De voorbije jaren heeft KSG herhaaldelijk moeilijkheden gekend, zowel op het gebied van haar scheepsbouwactiviteiten als haar andere activiteiten. In 1998 verleenden de Nederlandse autoriteiten, om de bouw van de militaire fregatten zeker te stellen, achtergestelde leningen ten belope van 15,9 miljoen EUR en een extra vooruitbetaling op de fregatten van 6,8 miljoen EUR. In februari 2000 bereikten de Staat en Damen overeenstemming over de fundamentele beginselen van de overname, die in juli 2000 werd bevestigd. KSG werd voor 1 NLG aan Damen verkocht, nadat de volgende maatregelen waren genomen:

De in 1998 verstrekte achtergestelde lening van 15,9 miljoen EUR werd omgezet in nieuw kapitaal.

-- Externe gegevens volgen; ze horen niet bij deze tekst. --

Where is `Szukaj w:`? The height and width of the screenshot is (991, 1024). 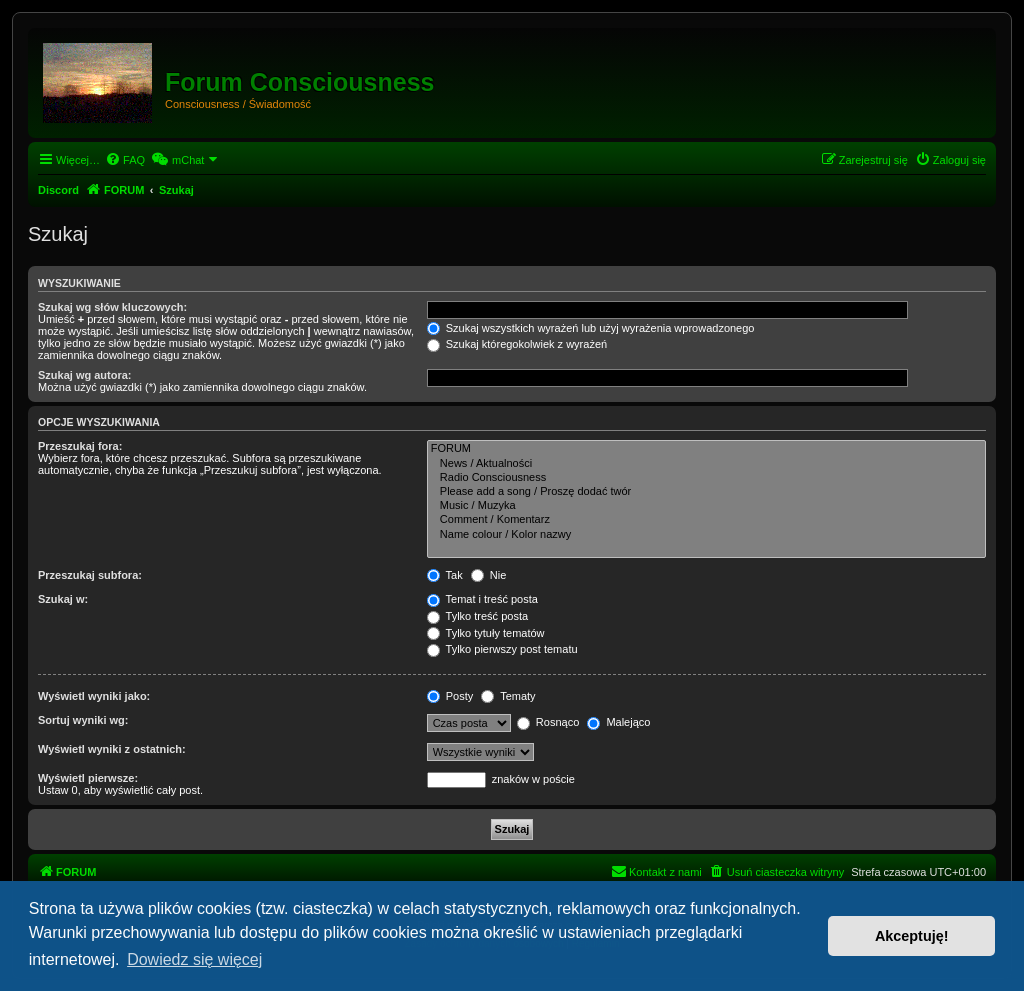 Szukaj w: is located at coordinates (63, 599).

Een nieuwe kapitaalinjectie van 31,8 miljoen EUR.

Een renteloze lening van 20,4 miljoen EUR voor investeringen in een nieuwe locatie voor de marinescheepswerf. De huidige locatie is te klein voor de efficiënte bouw van de marinevaartuigen.

De Nederlandse autoriteiten voerden aan dat de maatregelen in het toepassingsgebied van artikel 296 van het EG-Verdrag betreffende maatregelen met het oog op de bescherming van de wezenlijke belangen van de veiligheid vallen. Op grond van de beschikbare informatie kan de Commissie evenwel niet vaststellen of, en in hoeverre, dit het geval is.

De Nederlandse autoriteiten argumenteerden tevens dat de maatregelen geen staatssteun vormen, aangezien het alternatief, met name het faillissement van KSG, aanzienlijk hogere kosten met zich zou brengen, omdat de bouw van vier militaire fregatten voor de marine gaande is. Een particuliere onderneming in een soortgelijke situatie zou soortgelijke maatregelen genomen hebben om haar verliezen te beperken. Bij deze vergelijking met het gedrag van een particuliere onderneming werd echter misschien geen rekening gehouden met alle aspecten van de zaak en daarom kan de Commissie niet uitsluiten dat er sprake is van staatssteun.

De maatregelen van de Nederlandse autoriteiten zijn bedoeld om KSG van het faillissement te redden en om de herstructurering van de onderneming te ondersteunen. Bijgevolg dient de Commissie de maatregelen te toetsen aan de communautaire kaderregeling voor reddings- en herstructureringssteun aan ondernemingen in moeilijkheden, en - ten dele - aan de verordening van de Raad betreffende de steunverlening aan de scheepsbouw. De Commissie betwijfelt of de maatregelen voldoen aan de vereisten uit voornoemde regelgeving.

Wat de privatisering van en de mogelijke steun aan Damen betreft, beweren de Nederlandse autoriteiten dat alle geïnteresseerde ondernemingen op de hoogte waren van de verkoop en de kans hebben gehad om informatie te vragen en hun belangstelling kenbaar te maken. De Commissie merkt evenwel op dat er geen open oproep tot het laten blijken van belangstelling kwam waardoor alle concurrenten op voet van gelijkheid konden optreden, over dezelfde informatie beschikten en op hetzelfde moment toegang hadden tot een transparante procedure. Daarom kan de Commissie niet uitsluiten dat de door Damen betaalde prijs voor KSG eveneens elementen van staatssteun bevat.